30 April 2010

On Fertility, or Infertility, as the case may be

The older I get, the less I care what others think. After seven years of infertility, I got pregnant with child #1 at the age of 42 via in vitro fertilization. I'm 49 - no more kids are coming down the pike. So when I get the question about more kids, I tell them I'm too old, it was too hard getting this one, and I usually I tell them it was an IVF pregnancy. And I find that by opening my mouth about the IVF, it usually results in something like "oh my friend, blah, blah, blah" or "my sister, blah, blah, blah" or "yeah, me too". The more I talk, the more other people talk, the more it's out in the open. I don't think that's a bad thing – infertility tends to run under the radar for the general population, yet it's a big issue. If I'd known, maybe it wouldn't have taken seven years to get pregnant, maybe I'd have gotten into treatment sooner. But I just didn't know.

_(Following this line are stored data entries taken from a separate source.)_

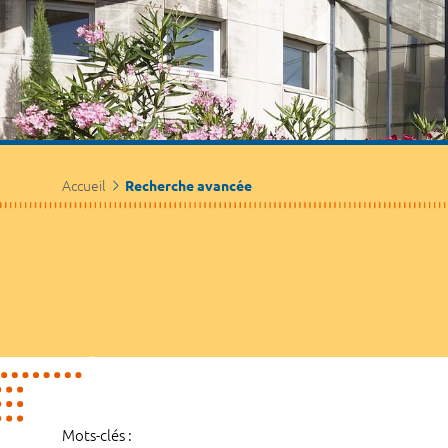
Accueil
Recherche avancée
Mots-clés :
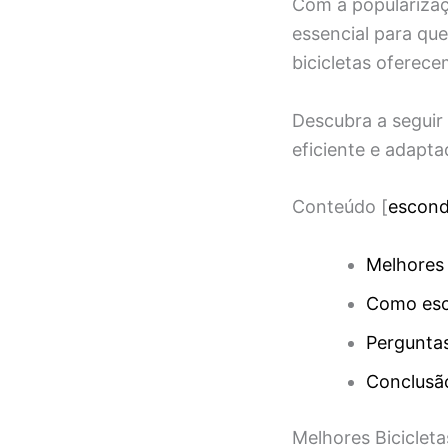
Com a popularizaç
essencial para qu
bicicletas oferece
Descubra a seguir
eficiente e adapta
Conteúdo
[
escond
Melhores 
Como esco
Pergunta
Conclusão
Melhores Biciclet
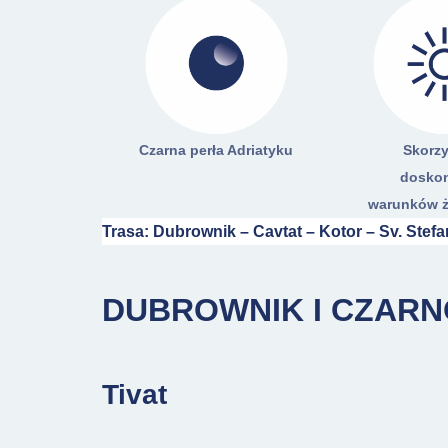
Czarna perła Adriatyku
Skorzy
dosko
warunków ż
Trasa: Dubrownik – Cavtat – Kotor – Sv. Stef
DUBROWNIK I CZAR
Tivat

Why this now? It's National Infertility Awareness Week. And I'm cleaning out my drafts folder.

29 April 2010

Eleven Into Fifty Minus Three Equals EIGHT

Crap. I'm not accomplishing very much. Or, not very much on my list anyway.

I have actually started item #4: running. I started on Easter Sunday, and have been out there two weekday mornings (at 6:30 thank you very much) and one weekend day (accompanied by small child thank you very much) each week since then - until Monday, that is. On Monday, I had failure:



The track, which has one of those synthetic surfaces, was COVERED with worms. Alive and moving, happy to be out in the drizzle. I went once around, and decided that I really didn't need to be out there avoiding worms in the rain, so I bailed. The high school track team probably squished them all later, but I haven't been back yet to see. Maybe tomorrow.

28 April 2010

The Ramps of Spring

We are, happily, swimming in ramps this spring - rampant with ramps, I dare say. I've been buying them at the Union Square Greenmarket, and we cook 'em up and toss 'em with pasta and are happy little clams. The other night, I augmented the sautéed greens with some potato "croutons" - cooked potatoes, diced and tossed with olive oil, and run under the broiler until they were crispy. They added a lovely rough crunchy texture to the otherwise unctuous dish. While I was slicing and dicing, my sister-in-law stopped by with a bag full of ramps that she'd dug up herself, somewhere up in the Berkshires. We might be going to try some pickled ramps next. Or grilled, alongside a hamburger. Or maybe scrambled eggs stirred into a pan of sautéed ramps. Or ramp marmalade (which sounds more like chutney than marmalade, but sounds good none-the-less)! And, when I remember to buy some sparrow grass, we'll have a bowl of ramps and asparagus.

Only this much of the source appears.